§ Exercise:
Give back only the lines in the records below from the one with "Cranes Roost (384, 1055)" to the one with "2011 (383, 314)", both inclusive, word for word.

* * * *

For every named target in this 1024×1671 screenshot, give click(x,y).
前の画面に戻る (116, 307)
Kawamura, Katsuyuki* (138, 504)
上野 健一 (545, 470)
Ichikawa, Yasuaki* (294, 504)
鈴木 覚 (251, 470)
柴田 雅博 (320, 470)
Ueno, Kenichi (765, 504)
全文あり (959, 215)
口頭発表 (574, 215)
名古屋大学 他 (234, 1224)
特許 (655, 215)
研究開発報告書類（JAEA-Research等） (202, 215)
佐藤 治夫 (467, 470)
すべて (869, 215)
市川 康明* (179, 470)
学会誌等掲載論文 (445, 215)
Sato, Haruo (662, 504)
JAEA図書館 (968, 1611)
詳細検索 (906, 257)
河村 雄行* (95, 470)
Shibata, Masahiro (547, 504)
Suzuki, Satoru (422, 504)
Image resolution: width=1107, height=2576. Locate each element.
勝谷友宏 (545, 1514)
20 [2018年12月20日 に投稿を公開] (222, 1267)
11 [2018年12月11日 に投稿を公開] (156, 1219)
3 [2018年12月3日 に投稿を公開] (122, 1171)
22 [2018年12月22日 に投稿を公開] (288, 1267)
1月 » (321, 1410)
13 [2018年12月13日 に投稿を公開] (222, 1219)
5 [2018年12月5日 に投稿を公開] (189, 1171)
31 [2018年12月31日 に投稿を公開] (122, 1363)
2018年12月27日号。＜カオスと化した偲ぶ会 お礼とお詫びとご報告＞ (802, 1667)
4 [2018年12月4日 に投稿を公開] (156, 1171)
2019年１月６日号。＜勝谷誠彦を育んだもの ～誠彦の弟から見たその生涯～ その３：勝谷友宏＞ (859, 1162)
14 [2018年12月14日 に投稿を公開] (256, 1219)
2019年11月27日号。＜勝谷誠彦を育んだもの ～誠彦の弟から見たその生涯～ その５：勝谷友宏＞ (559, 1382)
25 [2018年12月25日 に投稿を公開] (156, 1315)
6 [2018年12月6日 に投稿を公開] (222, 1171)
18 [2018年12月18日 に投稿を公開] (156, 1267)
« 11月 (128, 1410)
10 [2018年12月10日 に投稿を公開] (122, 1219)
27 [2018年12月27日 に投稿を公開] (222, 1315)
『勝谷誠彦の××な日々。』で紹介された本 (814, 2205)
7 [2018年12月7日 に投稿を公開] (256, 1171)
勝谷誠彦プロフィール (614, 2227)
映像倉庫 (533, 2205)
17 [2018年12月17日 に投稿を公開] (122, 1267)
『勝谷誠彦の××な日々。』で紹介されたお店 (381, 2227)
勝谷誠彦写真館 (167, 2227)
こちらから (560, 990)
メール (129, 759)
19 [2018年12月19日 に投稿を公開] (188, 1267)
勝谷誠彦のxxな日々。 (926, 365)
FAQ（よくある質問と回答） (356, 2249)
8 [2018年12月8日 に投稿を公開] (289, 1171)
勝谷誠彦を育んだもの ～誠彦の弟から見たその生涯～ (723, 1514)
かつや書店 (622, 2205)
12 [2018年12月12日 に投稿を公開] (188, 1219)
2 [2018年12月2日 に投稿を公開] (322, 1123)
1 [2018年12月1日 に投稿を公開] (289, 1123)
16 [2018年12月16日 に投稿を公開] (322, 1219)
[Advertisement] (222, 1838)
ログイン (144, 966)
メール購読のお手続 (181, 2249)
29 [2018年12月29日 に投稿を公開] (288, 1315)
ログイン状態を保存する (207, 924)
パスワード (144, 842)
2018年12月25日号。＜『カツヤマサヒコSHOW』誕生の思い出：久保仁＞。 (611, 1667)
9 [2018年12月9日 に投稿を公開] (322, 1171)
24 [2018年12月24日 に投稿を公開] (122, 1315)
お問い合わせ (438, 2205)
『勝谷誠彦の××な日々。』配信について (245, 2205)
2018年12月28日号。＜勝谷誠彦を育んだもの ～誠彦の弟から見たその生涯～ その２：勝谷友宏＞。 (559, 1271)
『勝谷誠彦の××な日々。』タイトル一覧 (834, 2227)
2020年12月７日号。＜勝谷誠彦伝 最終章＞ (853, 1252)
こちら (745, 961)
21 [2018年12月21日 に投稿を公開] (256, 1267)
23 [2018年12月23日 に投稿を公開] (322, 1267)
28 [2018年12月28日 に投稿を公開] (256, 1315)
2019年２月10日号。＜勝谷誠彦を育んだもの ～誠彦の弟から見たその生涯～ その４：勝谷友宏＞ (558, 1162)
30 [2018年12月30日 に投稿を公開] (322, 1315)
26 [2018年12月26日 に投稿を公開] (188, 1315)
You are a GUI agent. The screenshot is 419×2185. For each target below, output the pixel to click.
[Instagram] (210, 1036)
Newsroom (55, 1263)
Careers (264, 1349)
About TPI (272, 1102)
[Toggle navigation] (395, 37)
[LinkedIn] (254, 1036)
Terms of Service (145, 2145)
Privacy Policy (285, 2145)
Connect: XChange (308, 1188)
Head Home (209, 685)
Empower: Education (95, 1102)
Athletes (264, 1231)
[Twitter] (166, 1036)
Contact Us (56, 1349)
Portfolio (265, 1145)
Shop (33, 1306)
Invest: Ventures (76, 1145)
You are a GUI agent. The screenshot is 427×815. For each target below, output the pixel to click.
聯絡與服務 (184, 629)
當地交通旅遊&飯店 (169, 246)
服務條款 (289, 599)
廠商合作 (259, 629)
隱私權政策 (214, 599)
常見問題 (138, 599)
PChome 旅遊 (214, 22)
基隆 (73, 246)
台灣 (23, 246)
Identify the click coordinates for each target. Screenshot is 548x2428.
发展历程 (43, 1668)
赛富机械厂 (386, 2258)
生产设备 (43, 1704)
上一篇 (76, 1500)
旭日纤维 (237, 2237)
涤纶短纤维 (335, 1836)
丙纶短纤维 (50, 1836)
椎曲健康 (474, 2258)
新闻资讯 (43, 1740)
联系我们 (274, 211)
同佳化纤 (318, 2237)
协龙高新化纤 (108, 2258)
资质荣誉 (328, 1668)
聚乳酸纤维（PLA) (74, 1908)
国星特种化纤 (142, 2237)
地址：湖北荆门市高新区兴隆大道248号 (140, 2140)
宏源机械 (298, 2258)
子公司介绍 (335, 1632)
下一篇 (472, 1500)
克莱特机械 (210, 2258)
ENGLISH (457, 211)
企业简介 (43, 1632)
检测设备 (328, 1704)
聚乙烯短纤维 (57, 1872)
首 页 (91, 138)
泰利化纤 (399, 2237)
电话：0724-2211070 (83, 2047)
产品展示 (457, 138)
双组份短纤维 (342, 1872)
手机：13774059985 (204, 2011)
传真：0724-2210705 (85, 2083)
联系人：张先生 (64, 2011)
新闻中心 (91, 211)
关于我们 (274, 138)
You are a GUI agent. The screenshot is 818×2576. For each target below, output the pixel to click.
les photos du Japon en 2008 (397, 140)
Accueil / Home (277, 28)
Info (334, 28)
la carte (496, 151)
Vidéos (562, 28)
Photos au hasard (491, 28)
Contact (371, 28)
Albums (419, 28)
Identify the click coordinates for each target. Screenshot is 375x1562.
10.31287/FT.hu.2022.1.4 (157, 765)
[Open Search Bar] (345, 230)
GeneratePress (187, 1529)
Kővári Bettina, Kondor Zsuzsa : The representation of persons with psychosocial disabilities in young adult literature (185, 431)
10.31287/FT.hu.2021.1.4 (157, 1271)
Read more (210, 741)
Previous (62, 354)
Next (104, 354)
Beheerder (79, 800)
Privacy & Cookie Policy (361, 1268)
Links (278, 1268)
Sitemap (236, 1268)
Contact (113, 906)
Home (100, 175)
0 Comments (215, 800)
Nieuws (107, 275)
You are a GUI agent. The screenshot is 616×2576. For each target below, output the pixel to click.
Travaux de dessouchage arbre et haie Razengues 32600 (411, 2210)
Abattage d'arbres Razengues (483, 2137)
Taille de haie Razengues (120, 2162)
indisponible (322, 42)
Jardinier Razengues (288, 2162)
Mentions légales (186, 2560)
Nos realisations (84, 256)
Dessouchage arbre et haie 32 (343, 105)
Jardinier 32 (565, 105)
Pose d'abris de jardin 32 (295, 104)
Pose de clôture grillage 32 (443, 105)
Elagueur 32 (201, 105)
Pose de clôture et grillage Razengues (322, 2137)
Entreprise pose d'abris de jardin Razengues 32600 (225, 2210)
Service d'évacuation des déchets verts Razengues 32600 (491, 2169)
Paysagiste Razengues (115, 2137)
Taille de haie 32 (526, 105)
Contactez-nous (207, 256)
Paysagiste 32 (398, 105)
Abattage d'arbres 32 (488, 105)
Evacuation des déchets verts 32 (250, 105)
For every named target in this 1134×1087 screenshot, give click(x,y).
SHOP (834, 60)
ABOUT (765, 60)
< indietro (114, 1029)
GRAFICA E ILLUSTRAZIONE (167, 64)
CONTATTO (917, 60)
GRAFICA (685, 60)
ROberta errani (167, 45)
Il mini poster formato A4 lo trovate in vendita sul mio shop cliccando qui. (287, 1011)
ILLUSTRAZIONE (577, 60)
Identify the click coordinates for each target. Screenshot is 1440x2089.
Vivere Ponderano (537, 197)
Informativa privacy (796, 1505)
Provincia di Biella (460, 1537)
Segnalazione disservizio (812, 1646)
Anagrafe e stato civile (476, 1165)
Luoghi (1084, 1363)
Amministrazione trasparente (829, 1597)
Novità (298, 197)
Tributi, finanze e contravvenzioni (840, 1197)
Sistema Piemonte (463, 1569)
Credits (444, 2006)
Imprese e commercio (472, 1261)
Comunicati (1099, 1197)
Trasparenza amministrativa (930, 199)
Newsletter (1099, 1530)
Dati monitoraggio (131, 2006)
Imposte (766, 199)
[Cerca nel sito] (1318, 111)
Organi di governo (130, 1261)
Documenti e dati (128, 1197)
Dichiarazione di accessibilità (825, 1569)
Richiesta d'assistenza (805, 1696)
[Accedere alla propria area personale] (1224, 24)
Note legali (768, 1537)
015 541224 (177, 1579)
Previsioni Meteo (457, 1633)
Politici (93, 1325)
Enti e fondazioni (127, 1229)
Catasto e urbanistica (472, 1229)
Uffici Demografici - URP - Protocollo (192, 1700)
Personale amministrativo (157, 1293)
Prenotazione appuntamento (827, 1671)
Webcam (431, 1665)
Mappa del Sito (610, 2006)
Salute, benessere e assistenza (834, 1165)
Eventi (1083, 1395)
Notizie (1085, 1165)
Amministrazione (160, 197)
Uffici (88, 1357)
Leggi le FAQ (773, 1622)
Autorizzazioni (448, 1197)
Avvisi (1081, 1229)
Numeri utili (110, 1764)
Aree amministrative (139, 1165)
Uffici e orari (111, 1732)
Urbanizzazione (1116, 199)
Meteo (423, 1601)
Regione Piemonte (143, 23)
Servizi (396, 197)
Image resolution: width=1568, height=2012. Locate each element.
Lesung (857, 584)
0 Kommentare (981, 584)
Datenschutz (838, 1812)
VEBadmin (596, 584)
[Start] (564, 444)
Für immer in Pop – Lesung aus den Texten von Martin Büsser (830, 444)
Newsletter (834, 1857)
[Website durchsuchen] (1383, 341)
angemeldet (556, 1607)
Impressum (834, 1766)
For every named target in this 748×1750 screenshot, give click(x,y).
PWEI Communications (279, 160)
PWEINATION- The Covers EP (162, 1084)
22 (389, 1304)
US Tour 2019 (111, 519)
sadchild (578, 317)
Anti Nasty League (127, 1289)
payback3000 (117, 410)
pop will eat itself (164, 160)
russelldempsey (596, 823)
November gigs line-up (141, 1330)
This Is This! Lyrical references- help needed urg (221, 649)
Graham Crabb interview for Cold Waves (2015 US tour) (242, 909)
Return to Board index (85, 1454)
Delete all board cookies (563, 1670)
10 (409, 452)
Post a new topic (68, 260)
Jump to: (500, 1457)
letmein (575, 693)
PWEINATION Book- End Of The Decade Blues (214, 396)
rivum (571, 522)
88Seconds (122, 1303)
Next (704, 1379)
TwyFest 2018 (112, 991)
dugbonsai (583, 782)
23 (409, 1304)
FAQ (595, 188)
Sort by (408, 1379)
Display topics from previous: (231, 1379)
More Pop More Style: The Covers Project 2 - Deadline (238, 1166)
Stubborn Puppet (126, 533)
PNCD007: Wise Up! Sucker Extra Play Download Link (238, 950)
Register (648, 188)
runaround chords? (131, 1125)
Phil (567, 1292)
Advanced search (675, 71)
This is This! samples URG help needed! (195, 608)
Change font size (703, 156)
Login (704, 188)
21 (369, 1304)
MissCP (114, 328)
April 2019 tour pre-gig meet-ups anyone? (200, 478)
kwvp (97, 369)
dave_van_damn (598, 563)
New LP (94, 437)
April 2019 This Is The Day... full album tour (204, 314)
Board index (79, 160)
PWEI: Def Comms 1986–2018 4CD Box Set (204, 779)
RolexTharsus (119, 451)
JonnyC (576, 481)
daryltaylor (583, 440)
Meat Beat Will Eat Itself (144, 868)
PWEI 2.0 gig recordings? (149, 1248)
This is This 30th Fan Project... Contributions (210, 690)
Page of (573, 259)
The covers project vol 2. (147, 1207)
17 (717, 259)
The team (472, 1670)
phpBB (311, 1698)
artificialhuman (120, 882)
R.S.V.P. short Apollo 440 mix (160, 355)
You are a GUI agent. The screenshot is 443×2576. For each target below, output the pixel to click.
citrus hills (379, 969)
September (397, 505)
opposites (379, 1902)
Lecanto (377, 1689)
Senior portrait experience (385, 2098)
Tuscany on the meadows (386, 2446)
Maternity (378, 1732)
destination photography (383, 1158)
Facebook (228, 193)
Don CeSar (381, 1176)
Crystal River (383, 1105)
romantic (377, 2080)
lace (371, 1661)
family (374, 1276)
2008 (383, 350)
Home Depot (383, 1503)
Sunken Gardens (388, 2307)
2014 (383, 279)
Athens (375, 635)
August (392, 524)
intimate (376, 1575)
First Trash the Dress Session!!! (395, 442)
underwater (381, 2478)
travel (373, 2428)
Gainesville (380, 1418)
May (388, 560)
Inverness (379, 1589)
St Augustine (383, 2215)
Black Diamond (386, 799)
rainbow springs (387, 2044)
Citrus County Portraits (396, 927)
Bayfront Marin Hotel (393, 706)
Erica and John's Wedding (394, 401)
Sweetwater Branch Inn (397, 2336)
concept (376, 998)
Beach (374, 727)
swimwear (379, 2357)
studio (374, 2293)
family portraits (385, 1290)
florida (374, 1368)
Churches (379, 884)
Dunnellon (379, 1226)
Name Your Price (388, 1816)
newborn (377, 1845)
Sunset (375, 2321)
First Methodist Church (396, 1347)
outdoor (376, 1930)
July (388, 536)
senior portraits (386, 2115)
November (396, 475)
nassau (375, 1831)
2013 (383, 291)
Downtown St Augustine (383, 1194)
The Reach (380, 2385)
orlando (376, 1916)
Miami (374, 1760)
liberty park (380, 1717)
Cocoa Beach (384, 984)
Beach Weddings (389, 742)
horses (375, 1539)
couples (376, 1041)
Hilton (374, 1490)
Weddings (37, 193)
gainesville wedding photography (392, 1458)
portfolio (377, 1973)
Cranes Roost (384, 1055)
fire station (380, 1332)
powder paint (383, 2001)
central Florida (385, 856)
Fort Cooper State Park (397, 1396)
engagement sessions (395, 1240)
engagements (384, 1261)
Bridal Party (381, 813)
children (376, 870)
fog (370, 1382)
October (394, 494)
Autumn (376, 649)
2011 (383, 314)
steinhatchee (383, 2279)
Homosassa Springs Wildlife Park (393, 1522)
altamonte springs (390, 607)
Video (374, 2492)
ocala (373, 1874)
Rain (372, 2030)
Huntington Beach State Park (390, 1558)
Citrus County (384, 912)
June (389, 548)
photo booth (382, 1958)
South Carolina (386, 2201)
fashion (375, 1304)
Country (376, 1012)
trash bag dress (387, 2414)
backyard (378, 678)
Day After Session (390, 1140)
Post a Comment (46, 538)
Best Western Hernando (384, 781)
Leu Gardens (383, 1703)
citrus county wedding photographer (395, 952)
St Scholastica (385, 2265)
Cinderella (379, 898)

* * * *

§ Your solution:
Cranes Roost (384, 1055)
fire station (380, 1332)
powder paint (383, 2001)
central Florida (385, 856)
Fort Cooper State Park (397, 1396)
engagement sessions (395, 1240)
engagements (384, 1261)
Bridal Party (381, 813)
children (376, 870)
fog (370, 1382)
October (394, 494)
Autumn (376, 649)
2011 (383, 314)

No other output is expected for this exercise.